III Edición
Curso 2006 - 2007
Lágrimas enlatadas
Mercé Raventós, 15 años
Colegio Canigó (Barcelona)
Echó la lata, todavía medio llena, al mar. Su contenido se vació y se perdió entre las olas. Tras levantarse de la arena mojada, montó en la vieja bicicleta, heredada de su hermano, y empezó a pedalear. El mar se había tragado la lata, mas no el dolor.
Pedaleó con rabia hasta que sus piernas le obligaron a parar. Se encontraba ya a pocos metros del faro, en el extremo opuesto de la playa. Ni una lágrima, ni una palabra: un fuerte y seco puñetazo en el cristal de la puerta de entrada del faro, cuyo estruendo hizo bajar al farero con una escopeta en la mano.
-Pero, chiquillo...
-Perdón, señor. No creí que se fuera a romper –dijo, bajando la cabeza, avergonzado.

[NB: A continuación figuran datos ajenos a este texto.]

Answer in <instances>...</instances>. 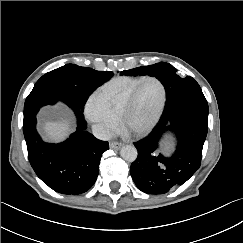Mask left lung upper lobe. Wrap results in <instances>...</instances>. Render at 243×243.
Returning <instances> with one entry per match:
<instances>
[{"instance_id":"obj_1","label":"left lung upper lobe","mask_w":243,"mask_h":243,"mask_svg":"<svg viewBox=\"0 0 243 243\" xmlns=\"http://www.w3.org/2000/svg\"><path fill=\"white\" fill-rule=\"evenodd\" d=\"M120 74L130 76L147 74L156 77L163 84L166 91L165 107L184 96L201 91L199 84L192 77H180L177 70L171 64L165 62L122 71Z\"/></svg>"}]
</instances>
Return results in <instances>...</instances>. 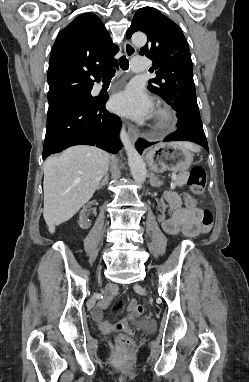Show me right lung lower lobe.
Masks as SVG:
<instances>
[{"mask_svg": "<svg viewBox=\"0 0 249 382\" xmlns=\"http://www.w3.org/2000/svg\"><path fill=\"white\" fill-rule=\"evenodd\" d=\"M113 66L117 67V62ZM108 96L95 97L83 106L67 108L47 117L43 159L74 145H92L116 154L120 118L109 113Z\"/></svg>", "mask_w": 249, "mask_h": 382, "instance_id": "98d812e1", "label": "right lung lower lobe"}]
</instances>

La mano le sangraba a borbotones y el corazón retumbaba bajo su pecho.
-Entra –le invitó el viejo farero, que al mirar con susto la mano teñida de sangre, añadió-. Anda, deja que le eche un vistazo...
Una vez dentro, al calor de una chimenea, dejó que el anciano le lavara, cosiera y vendara la mano, a la par que iba desgranando, lentamente, los motivos que le habían llevado a semejante situación. Cuando acabó de sanarle, el farero le dijo:
-Chico, agradezco tu confianza. Necesitabas contarlo a alguien y me siento orgulloso de que sea yo. Tu relato me ha conmocionado, aun habiéndolo vivido de antemano. Sí, chico, no olvides que desde aquí puedo verlo todo. Vi como tu hermano murió y pienso que es justo que sepas como sucedió realmente. Es cierto que su barco se hundió en alta mar porque falló el motor, que estaba contaminado por ciertos residuos nucleares que, al perforar las paredes del barco, se infiltraron entre el combustible.

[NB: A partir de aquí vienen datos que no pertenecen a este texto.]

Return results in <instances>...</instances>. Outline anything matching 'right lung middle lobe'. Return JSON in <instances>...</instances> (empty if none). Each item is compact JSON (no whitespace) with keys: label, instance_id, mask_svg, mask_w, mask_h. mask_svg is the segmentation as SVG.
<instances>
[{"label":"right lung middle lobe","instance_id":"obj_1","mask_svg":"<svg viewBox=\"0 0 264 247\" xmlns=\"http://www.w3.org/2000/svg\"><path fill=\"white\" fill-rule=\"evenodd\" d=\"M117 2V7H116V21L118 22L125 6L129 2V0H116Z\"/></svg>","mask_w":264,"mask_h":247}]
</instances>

-Sí, eso es lo que cuentan, pero mi hermano era tan buen nadador como para llegar a la costa, aun estando en alta mar. ¡No me cabe la menor duda!

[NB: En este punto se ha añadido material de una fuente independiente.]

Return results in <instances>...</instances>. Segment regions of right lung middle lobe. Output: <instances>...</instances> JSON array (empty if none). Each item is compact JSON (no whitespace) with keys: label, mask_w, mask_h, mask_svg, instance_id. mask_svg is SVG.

-Y lo era, créeme que lo era. Y era, además, un buen capitán. De no ser así, hubiera sido el único superviviente. Yo, desde este faro, contemplé como tu hermano llevó hasta la orilla a todos los tripulantes, y desapareció entre las olas. Al morir, cambió su vida por la de sus hombres.
Cayó entonces, por primera vez en mucho tiempo, una lágrima por la mejilla de aquél joven marinero. Pero no pronunció palabra.
-He visto también cómo lanzabas esa lata... Déjame que te diga que el mar no tiene la culpa.
- Lo comprendo. Gracias.
* * *
En una pequeña isla del Atlántico, con barba de varios días y el estómago saciado de plátanos, yacía, extenuado, un joven capitán de barco. Era un gran amante del mar. De pronto, vio acercarse hacia su isla un lata oxidada. La cogió y la dejó al lado de la palmera. Aquello le produjo tanta pena que lloró amargamente, por primera vez en mucho tiempo.